- Born: 1967 Mirpur Khas
- Died: July 31, 2022 (aged 54–55) Karachi, Pakistan
- Other name: Karaanchi Wala
- Occupations: Journalist, Author, Historian, Human rights activist
- Known for: Contributions to journalism and history of Karachi

= Akhtar Baloch =

Pakistani journalist (1967–2022)

Akhtar Baloch (1967 – 31 July 2022) was a senior writer, journalist, historian, and analyst from Karachi, Pakistan.

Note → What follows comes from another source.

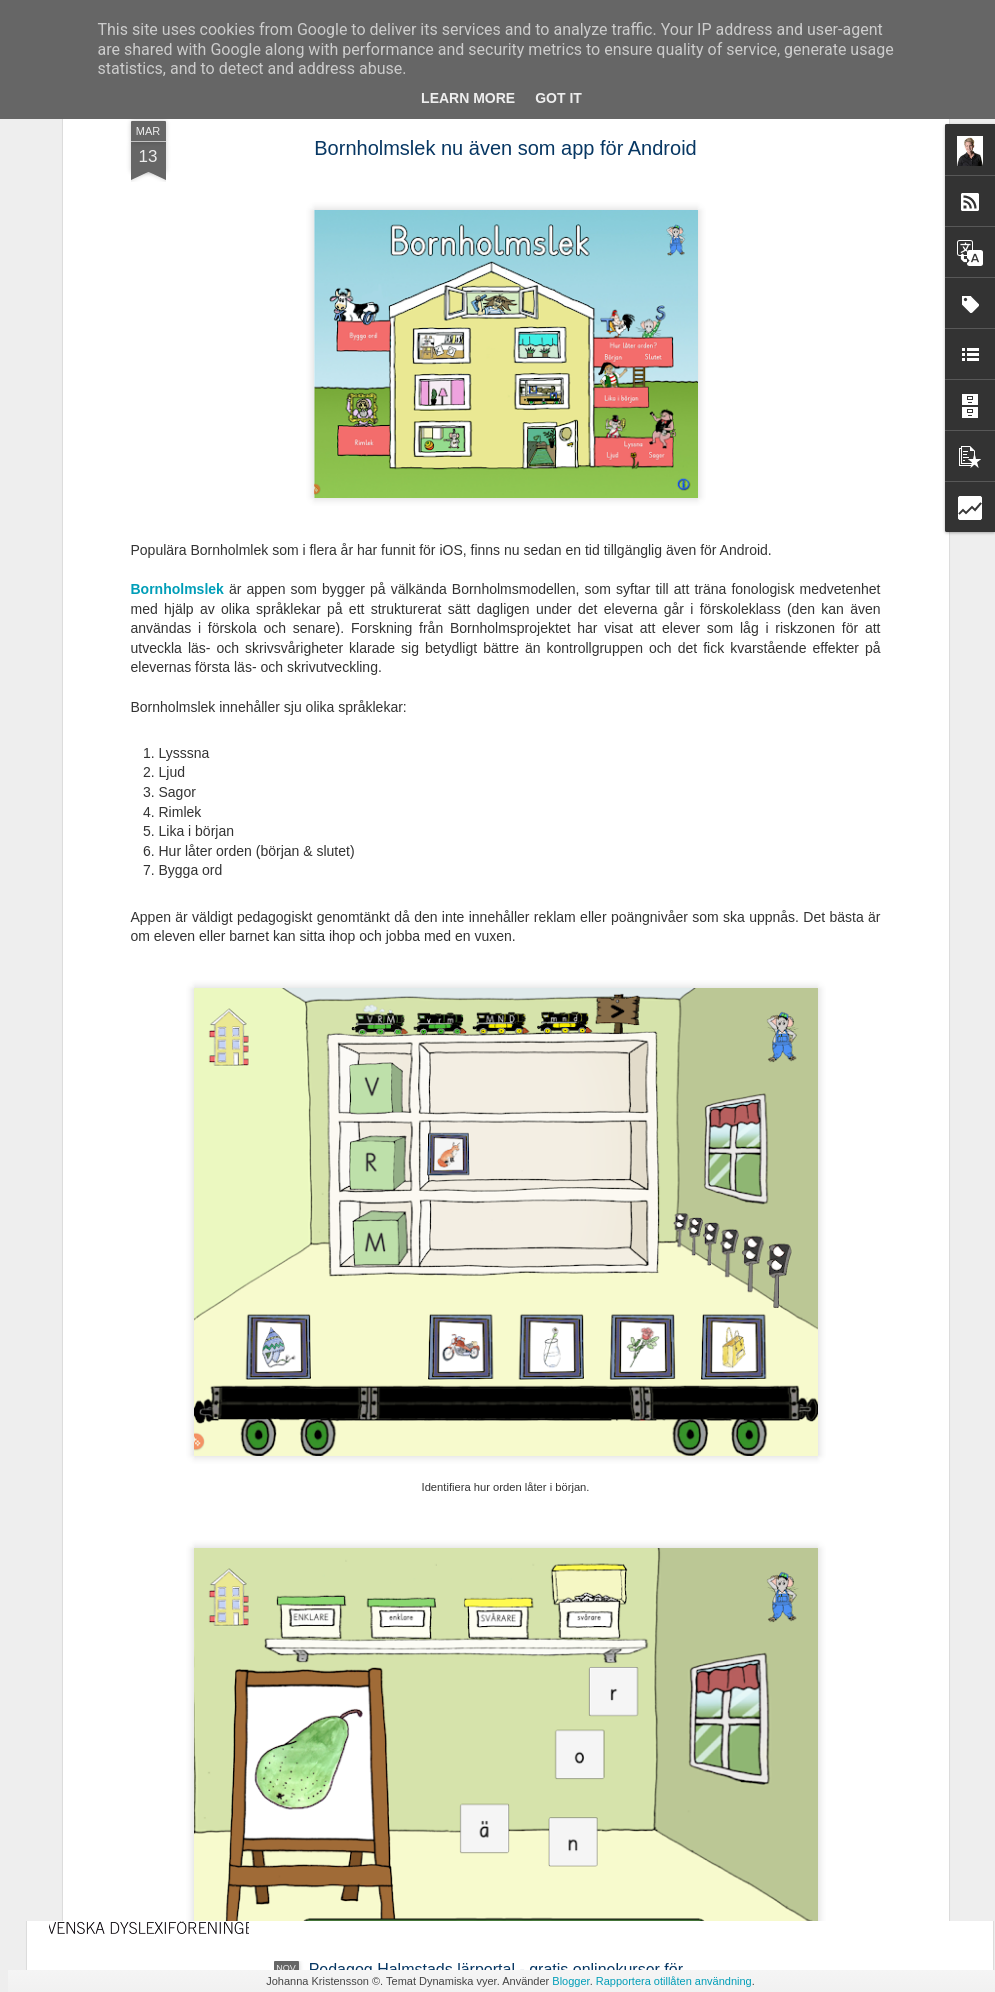  Describe the element at coordinates (570, 1981) in the screenshot. I see `Blogger` at that location.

He was renowned for his impact on the field of journalism and his profound understanding of Karachi's historical context. He died in Karachi after a brief illness on 31 July 2022.

==Early life and career==
Akhtar Baloch was born in Mirpur Khas, Sindh, Pakistan in 1967. He grew up and lived in that city for the first 30 years of his life. He took part in many literary and political activities during the period and rule of General Muhammad Zia-ul-Haq in Pakistan.
During his life, Baloch, an experienced journalist and historian, authored numerous books delving into the rich history of Karachi.

For his literary contributions, as a historian on Urdu literature:

"Akhtar Baloch charts the changing patterns of norms and values in Urdu literature during the second half of the 19th century, especially in light of Sir Syed Ahmed Khan's Aligarh Movement".

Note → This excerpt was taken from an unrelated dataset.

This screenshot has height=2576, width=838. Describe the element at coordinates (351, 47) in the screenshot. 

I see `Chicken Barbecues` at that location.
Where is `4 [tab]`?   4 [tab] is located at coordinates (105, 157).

Akhtar Baloch also wrote on the topics of karo-kari (honour killings), the Jirga system and some other topics and issues that people of Sindh faced.

In addition to his literary contributions, he held a senior position within the Karachi Union of Journalists (KUJ) and served as a council member for the Human Rights Commission of Pakistan (HRCP).

==Works==
He was also an author and historian, having penned several books on Karachi's history. Some of his notable works include:
- Karaanchi Wala - his popular newspaper blogs (2013 - 2020)
- Teesri Jins (The Third Gender - transgender community)
- Mein Balochistani
- Yehi Mera Watan
- Umeed-e-Sahar (2009)
- Urdu Adab Mein Insaan Dosti (Humanism in Urdu Literature)

==Death==
Akhtar Balouch died on 31 July 2022 in Karachi after a brief illness. He was in his 50s at the time of his death.